St. Mary's County

st marys county seal

St. Mary's County occupies the southeastern extremity of the western shore of the Chesapeake Bay, forming a peninsula bounded on the southwest by the Potomac River, on the east and northeast by the bay and the Patuxent River, and on the northwest by Charles County. St. Mary's, the first Maryland county, was established in 1637, probably by an order of the provincial governor, Leonard Calvert. The county is named in honor of St. Mary, the mother of Jesus.

At St. Clement's Island, the Ark and Dove, carrying the first Maryland settlers, dropped anchor on March 25, 1634 after a stormy passage across the Atlantic. "This we call St. Clement," wrote Father Andrew White, one of the Jesuit priests who accompanied the expedition, "here we first came ashoare; here by the overturning of a shallop we had allmost lost our mades which we brought along. The linnen they went to wash was much of it lost, which is no small matter in these parts . . . In this place we first offered [the sacrifice of the mass], erected a crosse, and with devotion took solemn possession of the Country."
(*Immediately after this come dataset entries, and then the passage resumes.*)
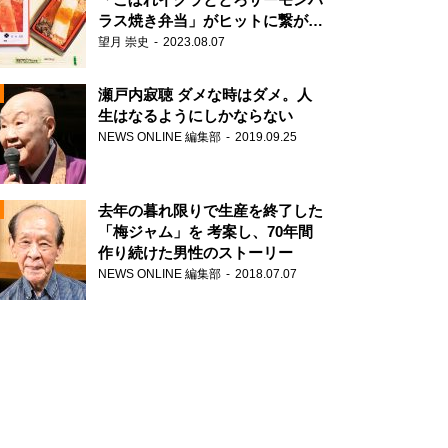
ラス焼き弁当」がヒットに繋がっ
た理由
望月 崇史
2023.08.07
N
瀬戸内寂聴 ダメな時はダメ。人
生はなるようにしかならない
NEWS ONLINE 編集部
2019.09.25
去年の暮れ限りで生産を終了した
「梅ジャム」を 考案し、70年間
作り続けた男性のストーリー
NEWS ONLINE 編集部
2018.07.07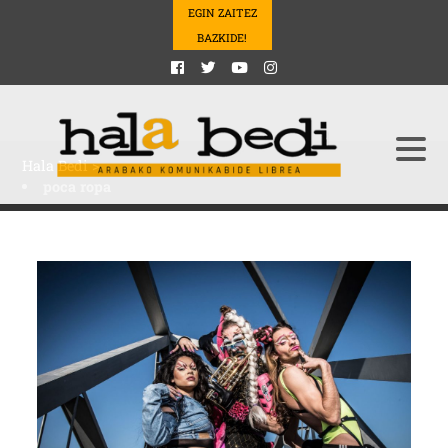
EGIN ZAITEZ
BAZKIDE!
Hala Bedi
>
poca ropa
St. Mary's County abounds with history. The St. Mary's Town Lands, which encompassed the village known as St. Mary's City, have been preserved through the efforts of the St. Mary's City Commission and developed into an outdoor history museum. Here visitors can see the reconstructed State House of 1676, built in 1934 to celebrate the Maryland Tercentenary; the Leonard Calvert Monument marking the site of a mulberry tree near which the settlers from the Ark and Dove are supposed to have assembled to hear the Royal Charter read after their arrival; and nearby St. Mary's College of Maryland, established in 1840 to commemorate the founding of Maryland and the religious toleration practiced throughout most of the seventeenth century.

woman prepares string beans for canning
MSA SC 1477-6562

Canning  garden produce was an annual ritual for most farm women. Mrs. Eugene Smith had several hot summer days of toiling over a wood cook stove ahead of her as she prepared string beans for canning in St. Mary's County in 1940.
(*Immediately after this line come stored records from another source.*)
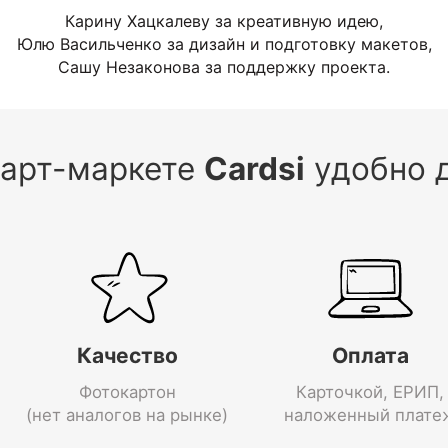
Карину Хацкалеву за креативную идею,
Юлю Васильченко за дизайн и подготовку макетов,
Сашу Незаконова за поддержку проекта.
 арт-маркете
Cardsi
удобно д
Качество
Оплата
Фотокартон
Карточкой, ЕРИП,
(нет аналогов на рынке)
наложенный плате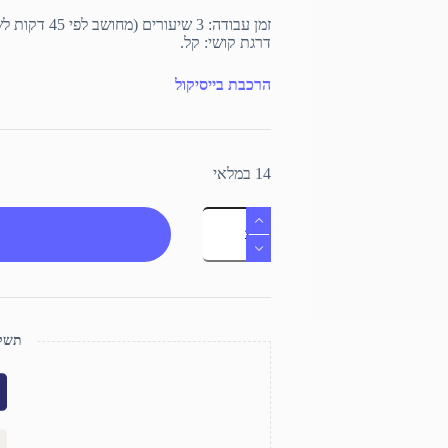
זמן עבודה: 3 שיעורים (מחושב לפי 45 דקות לשיעור).
דרגת קושי: קל.
הרכבת בייסיקול
14 במלאי
כמות
של
בייסיקול
תשלו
man working in tobacco field
MSA SC 1477-5212

In the early colonial period, the cultivation of tobacco was Maryland's principal commercial activity. For many years, the plant was used as a form of money. Growing the same crop year after year gradually exhausted much good farmland, especially on the Eastern Shore.

students and teacher in row outside schoolhouse
MSA SC 1477-5222

The students of Miss Katie Johnson's class in St. Mary's City line up outside their schoolhouse, c. 1915.

piney point resort photo
MSA SC 1477-6382

Piney Point, on the lower Potomac, was once a stylish beach resort. Popular with political types from Washington, the place became a social center for dignitaries including Presidents James Monroe, Franklin Pierce, and Theodore Roosevelt. This view was taken from a steamboat as it approached the wharf on July 26, 1908.

photo of store
MSA SC 1477-5205

St. Mary's County is a peninsula. Until World War II, when the Navy built a large facility there, the population had been dwindling. In 1940 there were fewer people living in the area than in 1790. The Redgate store near Leonardtown served the area around Breton Bay.